Technology improvements would help, too — if the IRS would implement them. “Expanding options for taxpayers to correspond with the IRS electronically can also reduce the time it takes for correspondence to reach Accounts Management,” said the report. “The IRS’s Taxpayer Experience Strategy includes plans to expand services to allow taxpayers to provide documents to the IRS digitally. However, IRS management indicated there is no planned implementation date within Accounts Management.”

To deal with the backlog this tax season, the IRS has been setting up so-called “surge teams” from other parts of the agency to help with tax return processing and phone calls. But that could well backfire too.

The TIGTA report noted that many Accounts Management employees split their time between working Accounts Management cases and answering IRS toll-free telephone calls. But as call volumes increase, fewer resources are then available to work on the old inventory in Accounts Management. TIGTA estimated that the Accounts Management function could close all of the cases in its inventory as of Oct. 1, 2021, in approximately seven months if all its employees were dedicated to working on the inventory.
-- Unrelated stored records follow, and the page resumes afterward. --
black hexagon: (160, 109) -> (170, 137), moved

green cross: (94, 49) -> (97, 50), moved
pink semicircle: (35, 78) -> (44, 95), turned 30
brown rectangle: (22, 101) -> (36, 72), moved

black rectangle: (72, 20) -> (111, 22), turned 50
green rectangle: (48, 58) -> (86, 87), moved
Another problem TIGTA found is that Accounts Management inventory reporting among the Accounts Management sites is incomplete and inconsistent. TIGTA said it issued eight alerts to IRS management during its review. IRS management took actions to address four of TIGTA’s alerts, including providing additional resources to help with the scanning backlogs at the tax processing centers, increasing staffing at a new campus support site in Fresno, California, implementing processes to provide timely screening of correspondence, and verifying inventory reporting for all 10 of the Accounts Management sites to spot any inventory reporting inconsistencies and errors.

TIGTA made 19 recommendations in the report to the IRS, including that the service redirect the receipt of correspondence to its campus support sites, prioritize the implementation of tools that enable taxpayers to directly upload documents into Accounts Management’s inventory, consider establishing a separate program that only works Accounts Management inventory, and modify and improve the reporting of Accounts Management inventories.
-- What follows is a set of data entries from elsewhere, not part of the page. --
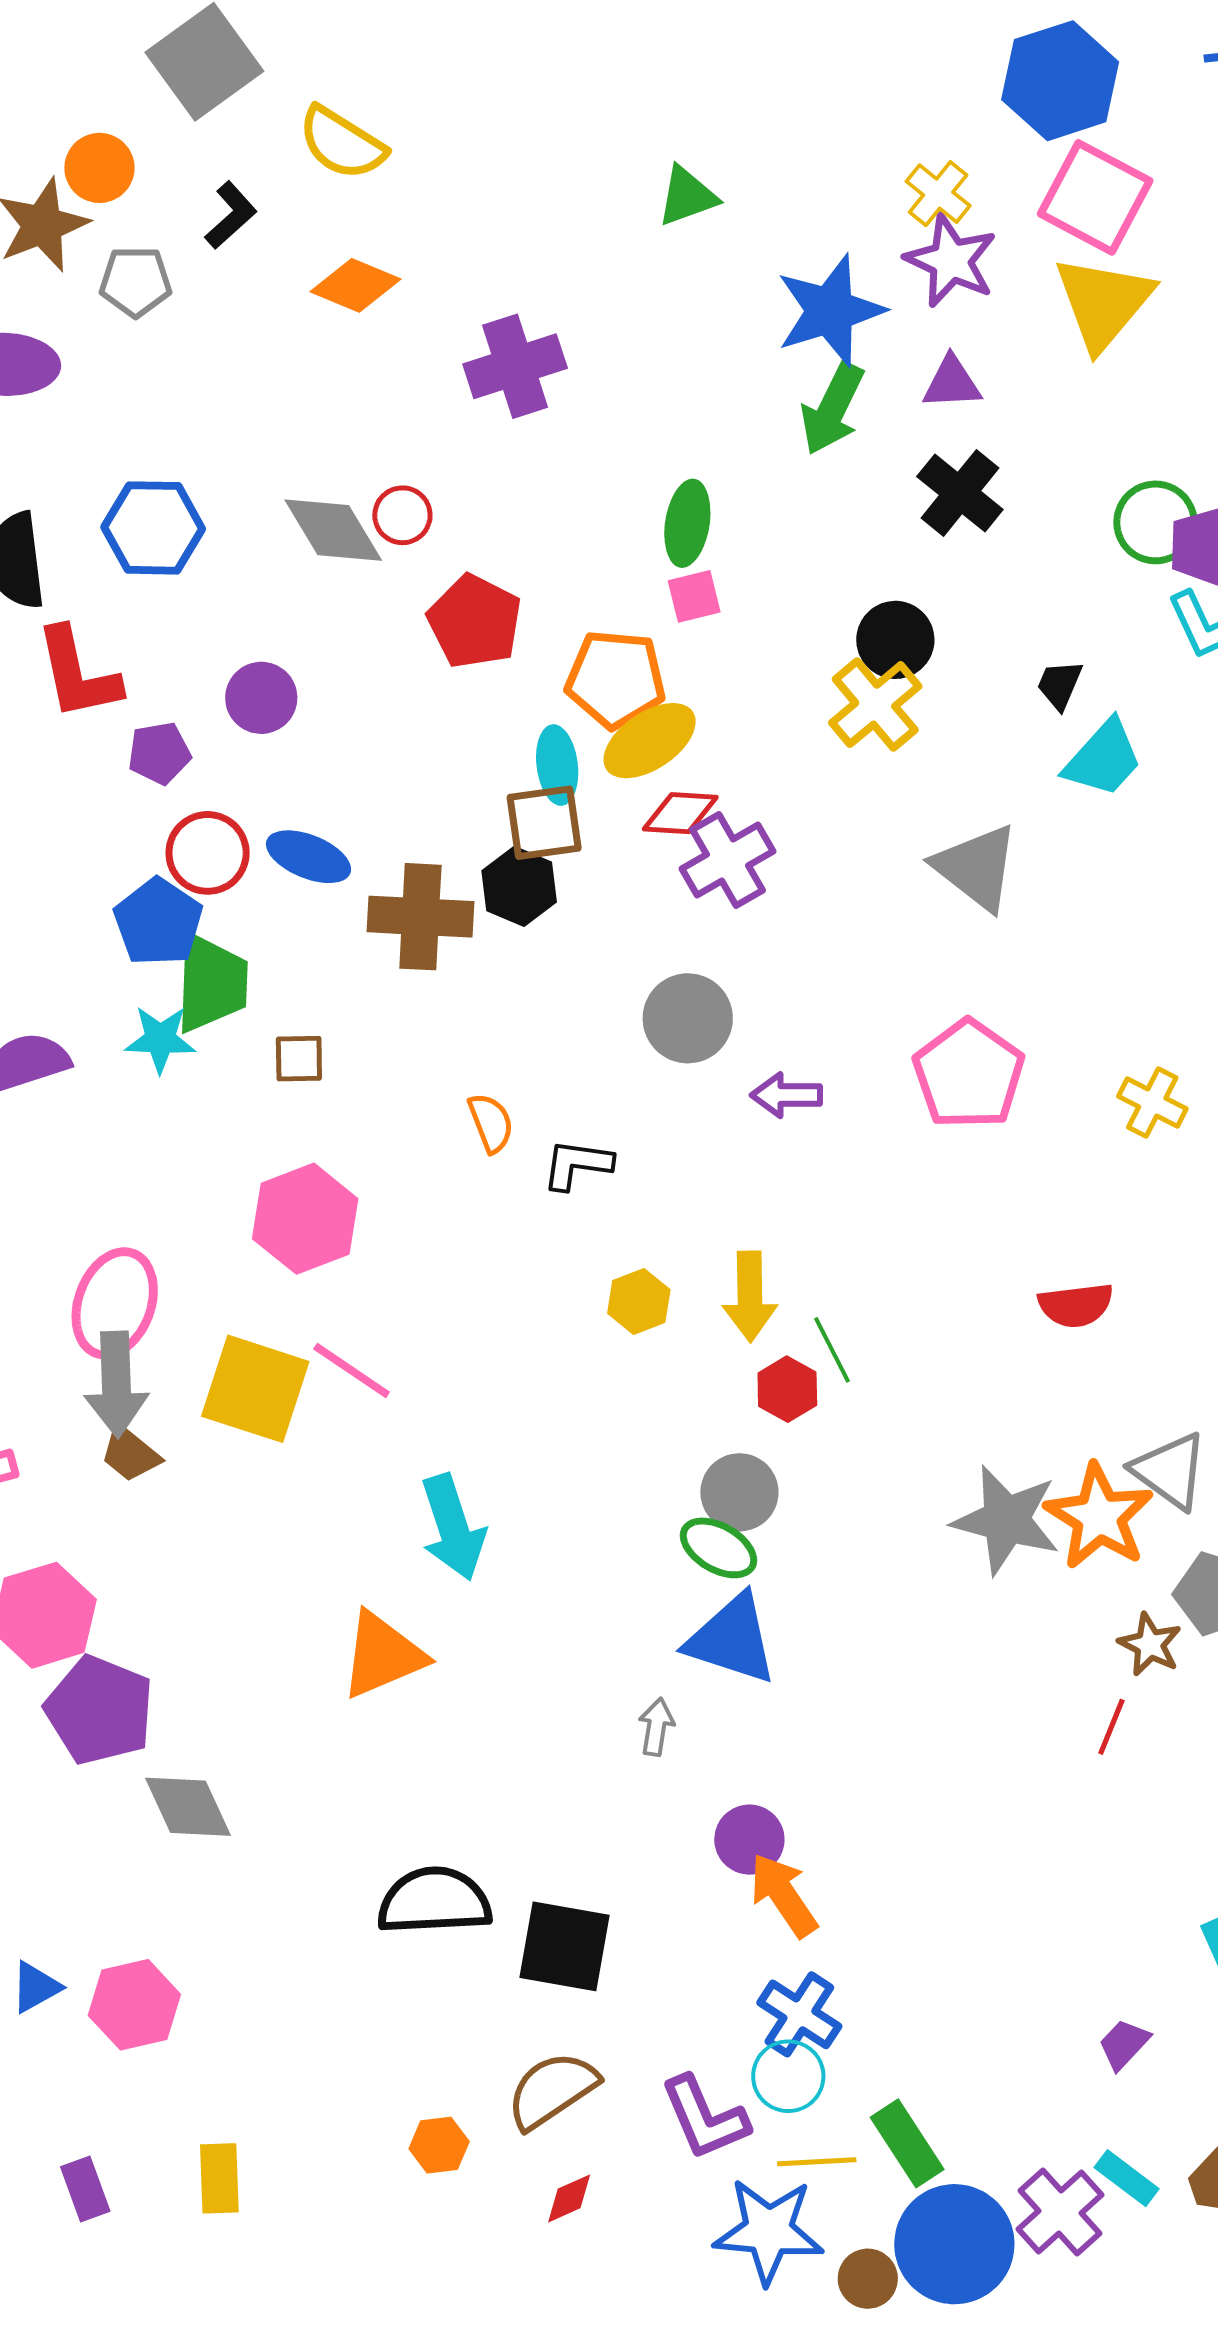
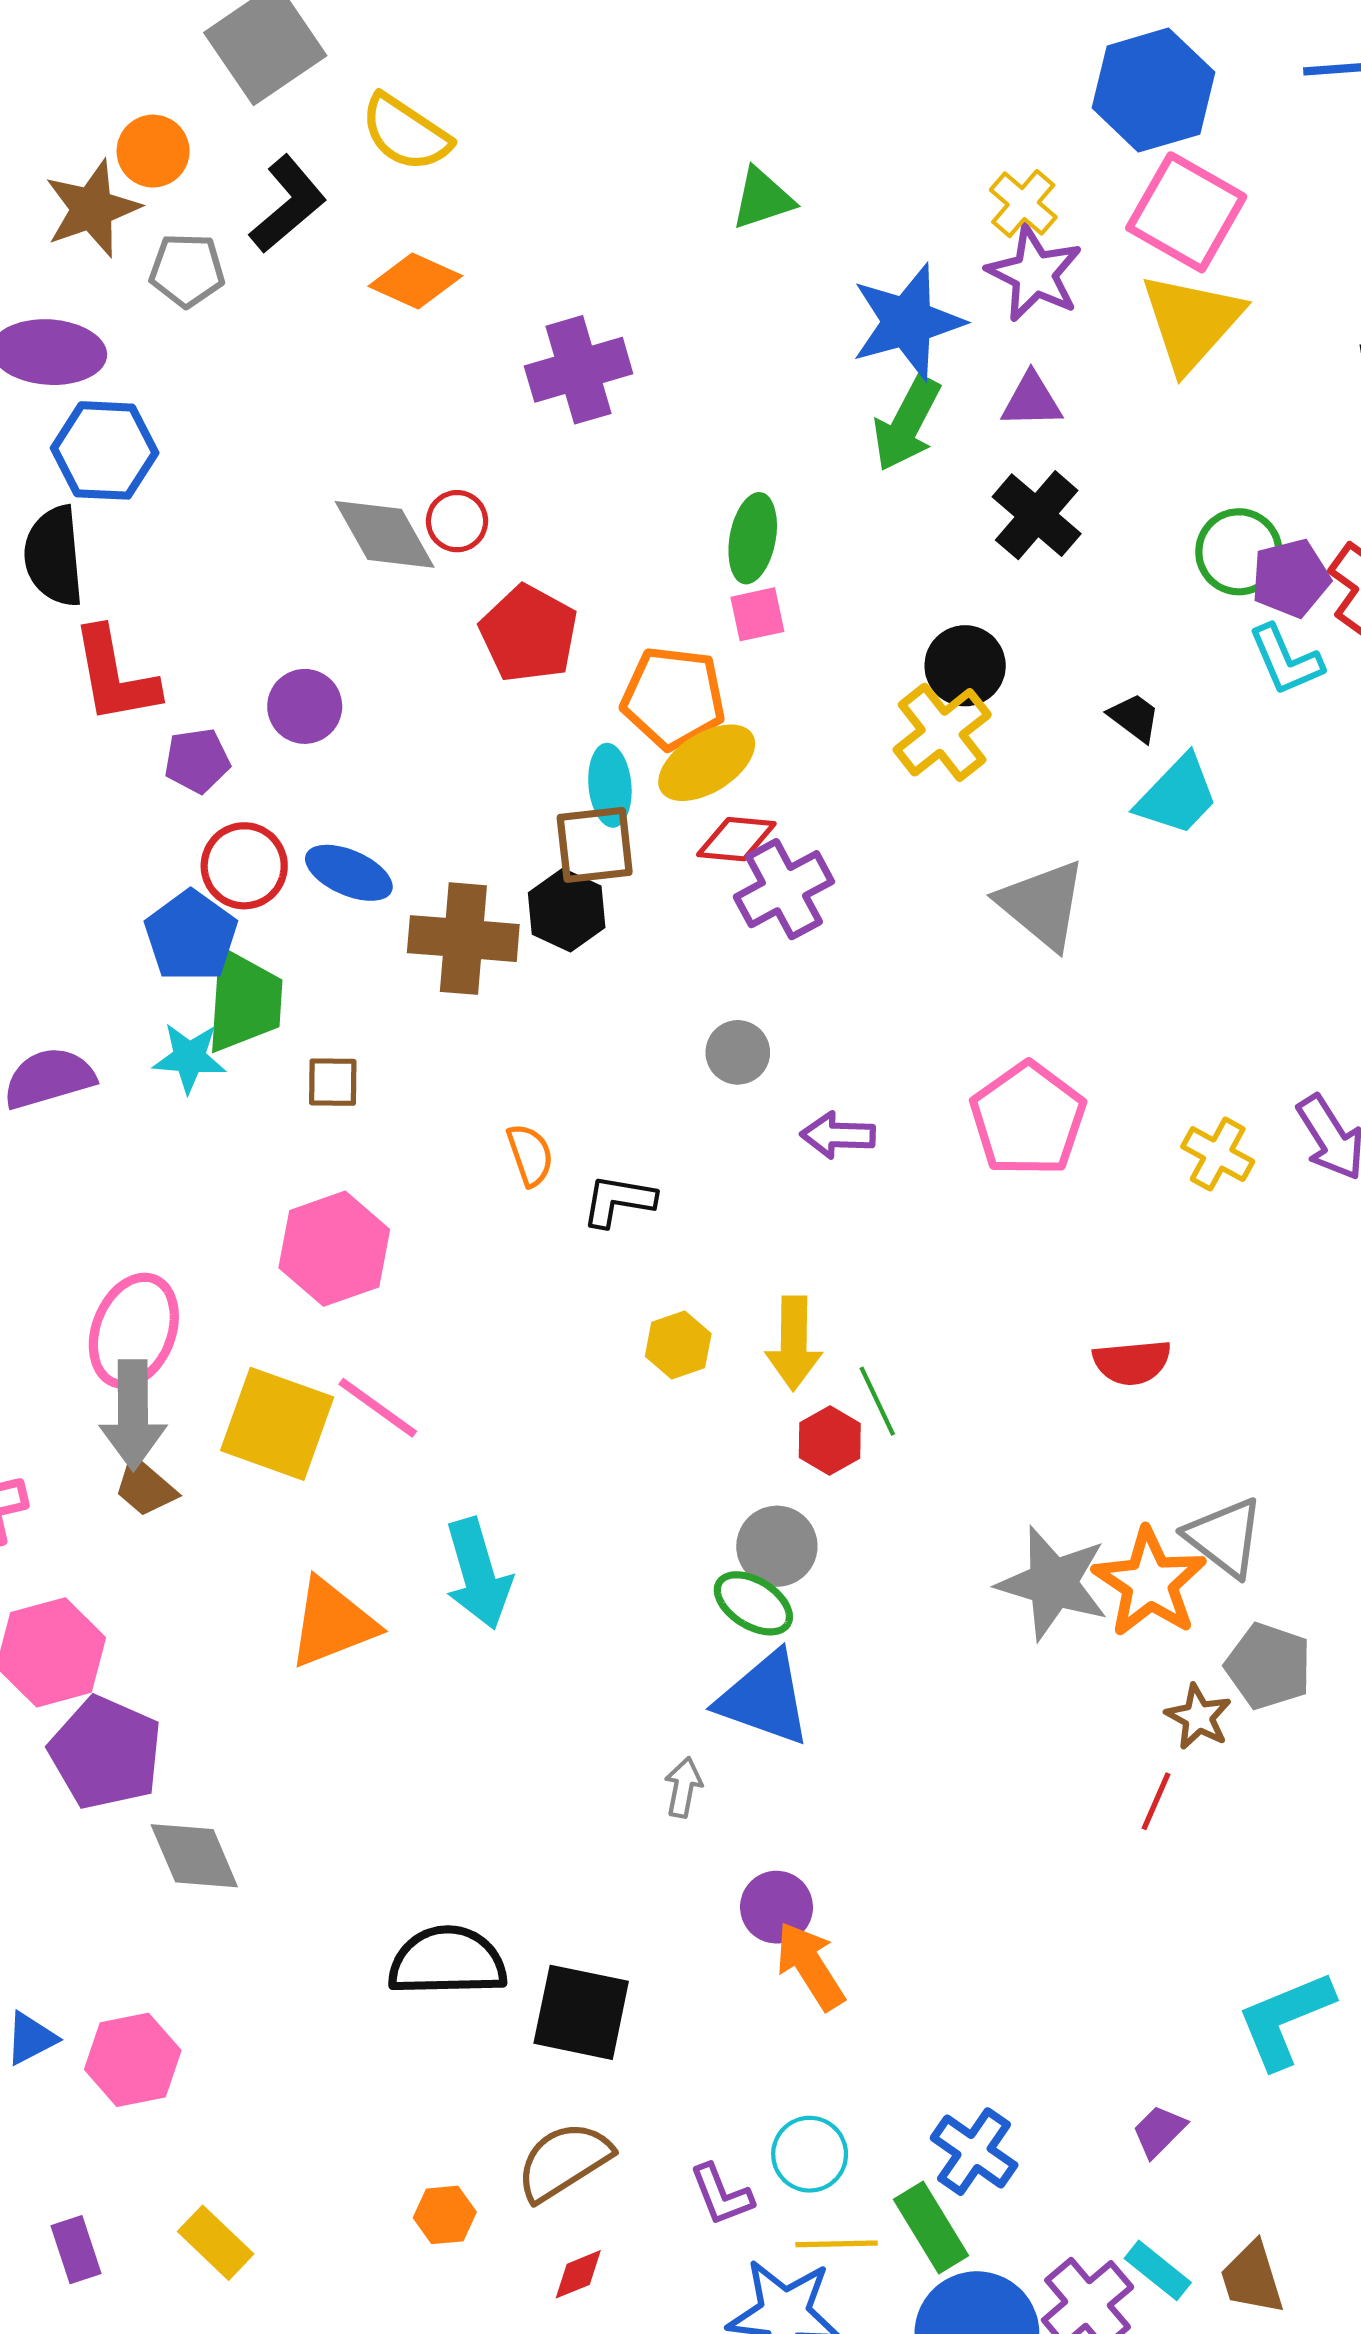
black L-shape: (231, 215) -> (288, 204), size x1.4
blue hexagon: (153, 528) -> (105, 450), moved
black trapezoid: (1060, 685) -> (1134, 717), turned 102
gray circle: (688, 1018) -> (738, 1052), size x0.7
orange triangle: (383, 1655) -> (332, 1623), moved
blue cross: (799, 2014) -> (974, 2152), moved
purple L-shape: (705, 2118) -> (721, 2195), size x0.7
yellow rectangle: (219, 2178) -> (216, 2243), turned -46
The IRS agreed with 16 of the 19 recommendations, but agency officials don’t think it will be feasible to get the increased staffing they would need to accommodate moving all the Accounts Management correspondence to the campus support sites. IRS management also didn’t agree to update or get new scanning software or implement changes to the Accounts Management inventory report.
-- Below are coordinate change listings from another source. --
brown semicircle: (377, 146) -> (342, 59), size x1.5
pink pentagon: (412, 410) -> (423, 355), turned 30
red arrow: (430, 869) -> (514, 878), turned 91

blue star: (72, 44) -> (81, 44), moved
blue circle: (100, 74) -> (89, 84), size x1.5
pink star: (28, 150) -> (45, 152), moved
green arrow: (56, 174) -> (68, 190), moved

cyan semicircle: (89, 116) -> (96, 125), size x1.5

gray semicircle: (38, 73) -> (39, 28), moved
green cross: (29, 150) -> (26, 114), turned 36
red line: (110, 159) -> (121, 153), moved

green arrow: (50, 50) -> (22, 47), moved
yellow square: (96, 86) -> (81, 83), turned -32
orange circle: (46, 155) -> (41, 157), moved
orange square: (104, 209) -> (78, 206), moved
“With the 2022 filing season now underway, our Accounts Management function is still facing unprecedented inventory levels, which continues to contribute to high call volumes and related inquiries,” said Kenneth Corbin, commissioner of the IRS’s Wage and Investment Division and chief taxpayer experience officer, in response to the report. “Despite steady progress, Account Management’s current internal resources are not sufficient to overcome this challenge without significant efforts. We are currently working to establish an Inventory Surge Team that will help us address this inventory, recover from this challenge, and improve the overall taxpayer experience.”

The IRS recently deployed a new technology tool to help it overcome its backlog of unprocessed returns. “What makes me extremely optimistic is that the IRS has built a tool to go through those, and I think they’ve reported that in the last two to three weeks they’ve reduced that backlog by a good 40%,” said Brian Schmidt, CEO of Green Dot’s Tax Products Group, which is one of the largest tax processors in the U.S. and recently processed approximately 44% of all refunds issued by the IRS. “I still believe that’s something they’ll manage through with this new tool. That being said, there is still increased risk this year for some delays for taxpayers, but I remain bullish the IRS will get through that, though some taxpayers will be impacted by that delay.”

He cited figures from the IRS estimating the new tool reduced the backlog over the past two to three weeks from approximately 10 million returns to 6 million. “I believe they’re in much better shape this year in addressing that backlog and helping with it,” said Schmidt. “That’s why I’m optimistic.”